On ne se souvenait plus à quel point ce disque était bon. On y est retourné en lisant le livre et on a pris un pied incroyable, comme si on l’écoutait pour la première fois. Un miracle, une fulgurance, rendue encore plus vive par la version live enregistrée en 1995 au Bloomsbury Theatre dont parle l’auteur sur la fin. L’effet produit est tel que finalement… on a plus très envie de parler du bouquin lui-même et de sa lecture. Est-il autre chose qu’un moyen de la redécouverte ? Une nouvelle manière de nous guider vers ce qui importe : le disque, la musique ? N’est-ce pas tout ce qui compte ? Christophe Schenk autour du cahier des charges qui est celui de la collection Discogonie (un album, un groupe, la pochette, le contexte, une approche titre à titre, une petite centaine de pages et zou), réalise un travail remarquable. Son livre est documenté, assis sur des interviews distillées avec soin tout du long des principaux protagonistes, riche de détails, de renseignements, de ces petites anecdotes qui font le sel de la collection (l’histoire de la couverture qu’on ne raconte pas, des essayages et du rapport du groupe à… leur tailleur… à leurs costumes) et nous rendent la lecture si agréable. Et cela même si on oubliera presque tout très vite.
Ceux qui ont vécu en direct la montée en puissance du groupe retrouveront instantanément l’époque, la manière dont le groupe a été découvert puis “monté en épingle” en France. Les Inrocks. La presse anglaise.
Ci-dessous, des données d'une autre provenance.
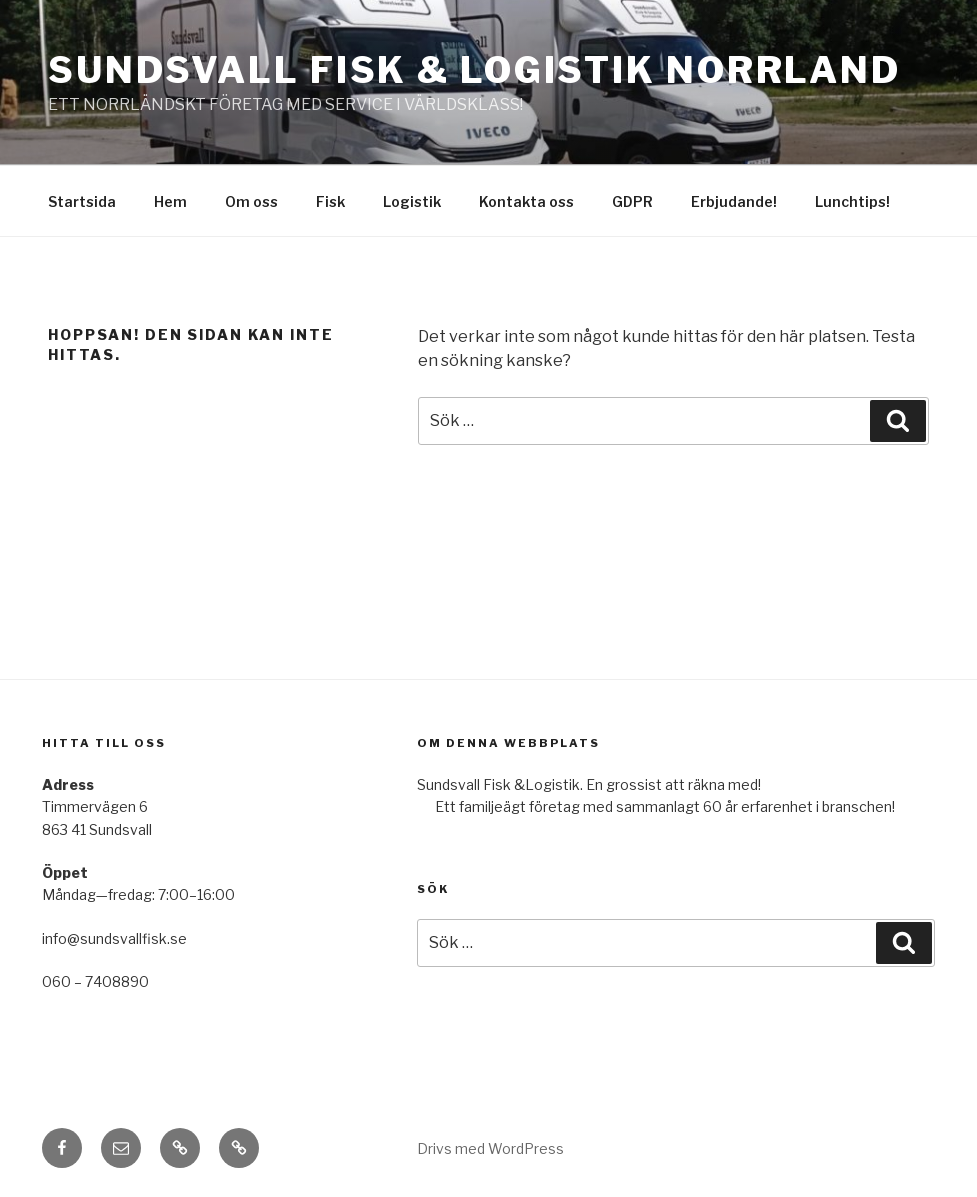  Describe the element at coordinates (852, 201) in the screenshot. I see `Lunchtips!` at that location.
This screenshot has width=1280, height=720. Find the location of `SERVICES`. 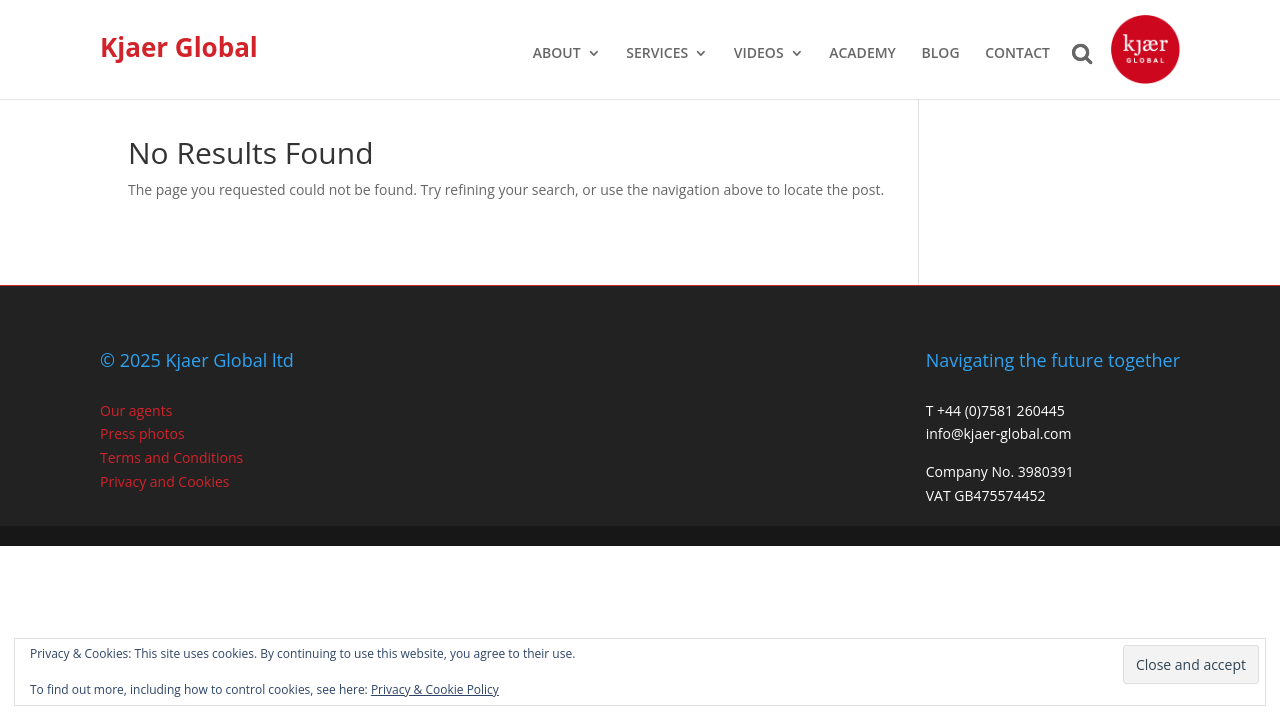 SERVICES is located at coordinates (657, 54).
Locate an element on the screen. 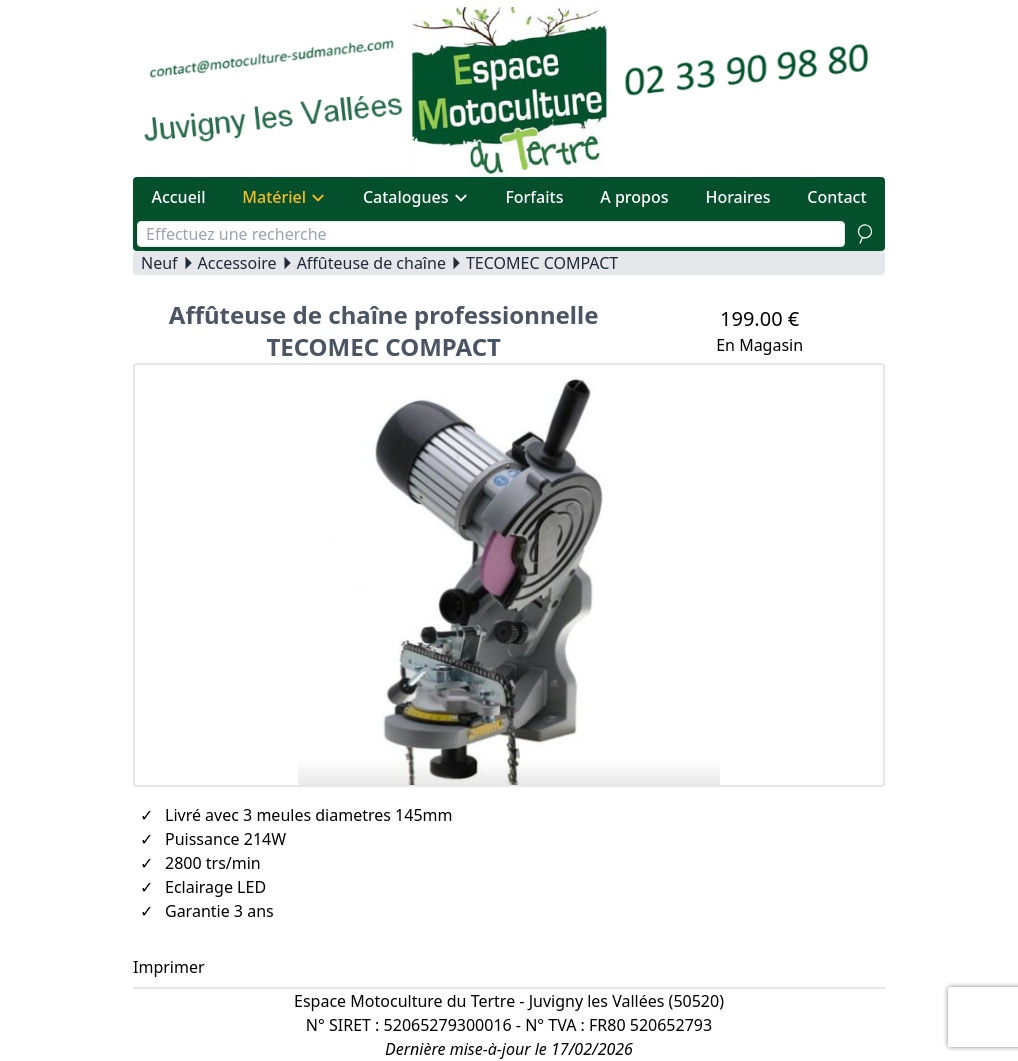  Accessoire is located at coordinates (237, 263).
La classe absolue et puis le rapport de grâce et de fascination qu’exerçaient sur nous la voix de Stuart Staples, le trouble profond inspiré par ses textes et sa gravité, la force des cordes et des arrangements, mi-pop, mi-jazz, qui faisaient passer Divine Comedy pour un gamin de quinze ans. On se souvient comme si c’était hier de notre première rencontre avec les Tindersticks, du sérieux, du poids des enjeux, de la gravité. C’était ce qu’il nous fallait, un parfait contrepoint, snob et supérieur, romantique et d’apparence arty à la bassesse et à la facilité britpop. Schenk explique avec le groupe à la perfection comment ils se sont élevés en deux albums à ce niveau insensé avec une totale confiance en leurs moyens. The Second Album est un chef d’oeuvre absolu, un des plus beaux disques des années 90. depuis l’ouverture El Diablo En El Ojo, jusqu’aux sommets que sont My Sister, Tiny Tears ou encore Mistakes ou No More Affairs, le single qui n’en était pas un et qu’on adorait par dessus tout. Il aura fallu la lecture de ce livre pour comprendre de quoi il retournait exactement et on est pas déçus. Le groupe reconnaît à demi-mot que ce deuxième essai est son plus réussi, que rien ne sera jamais pareil entre les membres après ça, une sorte de sommet créatif et de miracle à la composition et au mode opératoire plus simple qu’il n’en a l’air : de l’amitié, de l’inspiration, un peu de travail. Le bouquin est simple, linéaire et solide comme la beauté et la forme pure du disque dont il parle et dont il pourrait être tiré.
Ça se lit pour mieux écouter, pour mieux savoir, pour mieux ressentir. On ne va pas s’appesantir : difficile de faire mieux. On y était l’an dernier en Bretagne, en 2024 comme en 1995, et c’est en partie grâce à la force de ce deuxième disque, qu’on y sera en 2025 et sans doute en 2042 quand nous serons tous morts.